Records shown
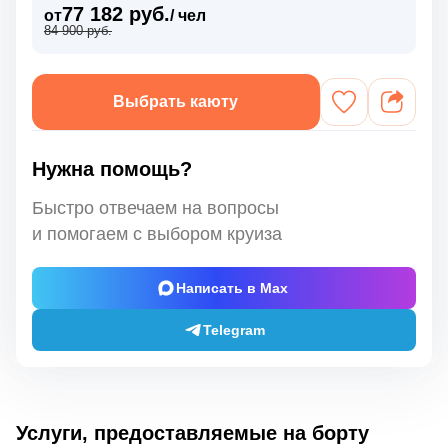
77 182 руб.
от
/ чел
84 900 руб.
Выбрать каюту
Нужна помощь?
Быстро отвечаем на вопросы
и помогаем с выбором круиза
Написать в Max
Telegram
Услуги, предоставляемые на борту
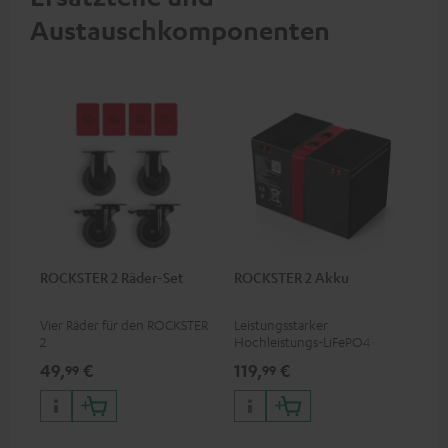
Austauschkomponenten
ROCKSTER 2 Räder-Set
ROCKSTER 2 Akku
Vier Räder für den ROCKSTER
Leistungsstarker
2
Hochleistungs-LiFePO4-Akku
mit Tiefentladeschutz für den
49,
€
119,
€
99
99
ROCKSTER 2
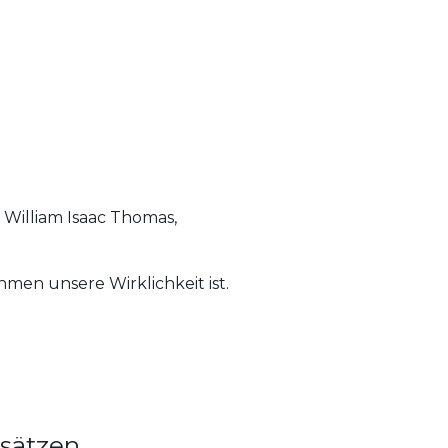
 William Isaac Thomas,
hmen unsere Wirklichkeit ist.
ssätzen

Work to complete
Your copy of the records must match them exactly, except that no pictures appear in it.

Result below
77 182 руб.
от
/ чел
84 900 руб.
Выбрать каюту
Нужна помощь?
Быстро отвечаем на вопросы
и помогаем с выбором круиза
Написать в Max
Telegram
Услуги, предоставляемые на борту
Austauschkomponenten
ROCKSTER 2 Räder-Set
ROCKSTER 2 Akku
Vier Räder für den ROCKSTER
Leistungsstarker
2
Hochleistungs-LiFePO4-Akku
mit Tiefentladeschutz für den
49,
€
119,
€
99
99
ROCKSTER 2
 William Isaac Thomas,
hmen unsere Wirklichkeit ist.
ssätzen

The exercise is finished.